--- DATA RECORDS ---

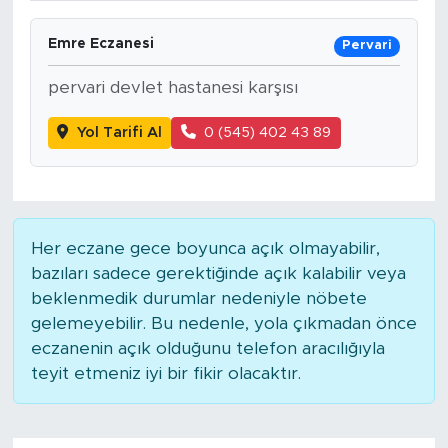
Emre Eczanesi
Pervari
pervari devlet hastanesi karşısı
Yol Tarifi Al
0 (545) 402 43 89
Her eczane gece boyunca açık olmayabilir,
bazıları sadece gerektiğinde açık kalabilir veya
beklenmedik durumlar nedeniyle nöbete
gelemeyebilir. Bu nedenle, yola çıkmadan önce
eczanenin açık olduğunu telefon aracılığıyla
teyit etmeniz iyi bir fikir olacaktır.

---

EXERCISE >> Word-for-word copy, no pictures: write out the entries above in full.

OUTPUT OF THE TASK >>
Emre Eczanesi
Pervari
pervari devlet hastanesi karşısı
Yol Tarifi Al
0 (545) 402 43 89
Her eczane gece boyunca açık olmayabilir,
bazıları sadece gerektiğinde açık kalabilir veya
beklenmedik durumlar nedeniyle nöbete
gelemeyebilir. Bu nedenle, yola çıkmadan önce
eczanenin açık olduğunu telefon aracılığıyla
teyit etmeniz iyi bir fikir olacaktır.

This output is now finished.